私は小学校低学年だったころ、浜松市の小豆餅という場所に住んでいた。昭和の後期、そのあたりは自衛隊基地の騒音の影響か、あまり人気もなかった
エリアだと思われ、今思えばおかしな家がたくさんあった記憶がある。

人と目があった記憶って普通は些細なことで、無数に発生する事象であり、記憶になど残らないものである。しかし、子供時代から40年たった今も強く記憶に残っている目線がある。昭和の小豆餅で、あの男と目が合った、その瞬間の記憶が、私にはあまりにも鮮明に残っている。

その日、あれは午後3時くらいだったと思う。小豆餅にあった大きな砂利の駐車場、車はいつも3割くらいしか停まっておらず、空き地みたいなもので、子供の良い遊び場になっていた。その駐車場に併設して大きな庭のある家があった。なぜか分からないが、その家はお化け屋敷と呼ばれていた。

お化け屋敷とは言え、日中にはそれほど怖い雰囲気もなく、特に気にもせず横を通りかかった。私は家に帰る途中だったと思う。後ろには友達か弟が付いてきていたような記憶がある。駐車場とお化け屋敷の庭の間には、焼却炉代わりのドラム缶があって、その周りには放置された家庭菜園の慣れの果てのような20m四方の空き地があった。

その男は空き地の真ん中にいた。いつもは誰もいないその場所に人がいたので、私は気になって凝視しながら通りかかった。特に私たちは声も発せず、ただ歩いていた。すると、ドラム缶の横で何かをしていた男がこちらを見た。ギョロっとした目で私の方を見る。
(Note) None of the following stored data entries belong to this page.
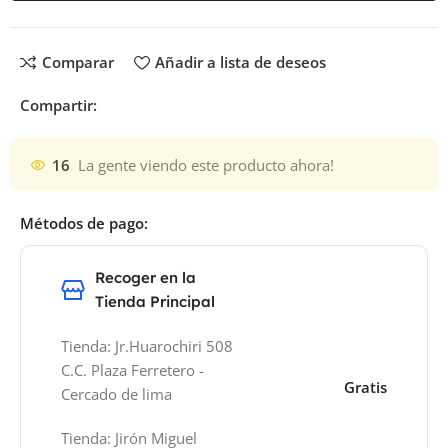
Comparar
Añadir a lista de deseos
Compartir:
16
La gente viendo este producto ahora!
Métodos de pago:
Recoger en la
Tienda Principal
Tienda: Jr.Huarochiri 508
C.C. Plaza Ferretero -
Gratis
Cercado de lima
Tienda: Jirón Miguel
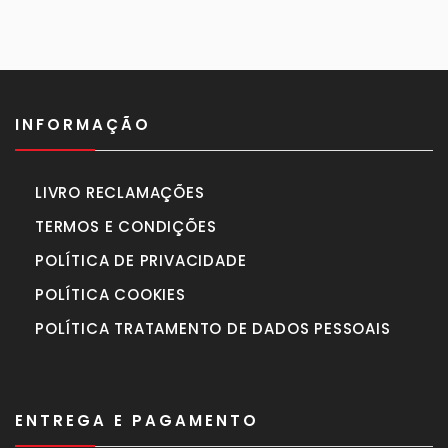
990,00€.
770,00€.
INFORMAÇÃO
LIVRO RECLAMAÇÕES
TERMOS E CONDIÇÕES
POLÍTICA DE PRIVACIDADE
POLÍTICA COOKIES
POLÍTICA TRATAMENTO DE DADOS PESSOAIS
ENTREGA E PAGAMENTO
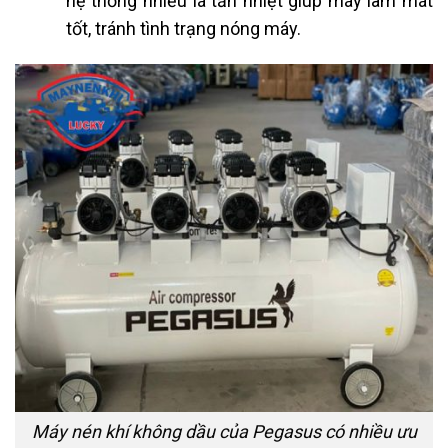
hệ thống nhiều lá tản nhiệt giúp máy làm mát
tốt, tránh tình trạng nóng máy.
Máy nén khí không dầu của Pegasus có nhiều ưu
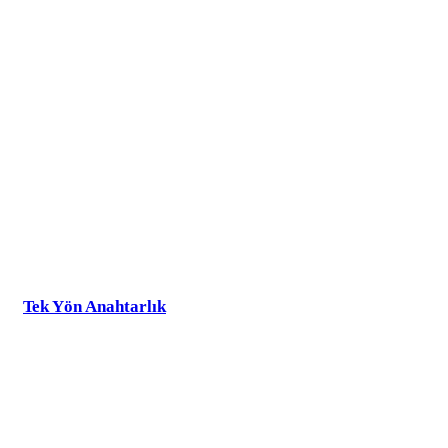
Tek Yön Anahtarlık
目が合った。

立ち尽くしたその男、40歳くらいで無精髭の、ベージュの作業服っぽい服を着ていたが、何をするわけでもなく、こちらをギョロっと見ている。睨みつけるような眼力で、ただただ見ている。目は逸らさずに30秒以上は経っていたと思う。わたしは目が合ったまま駐車場をでるまで足早にある行って立ち去った。

その男の目がいまでも記憶に残っている。40年も鮮明に残っているのだから、死ぬまで記憶からは消えないのだろう。あの男はこの世のものだろうか?と今でも時々考えることがある。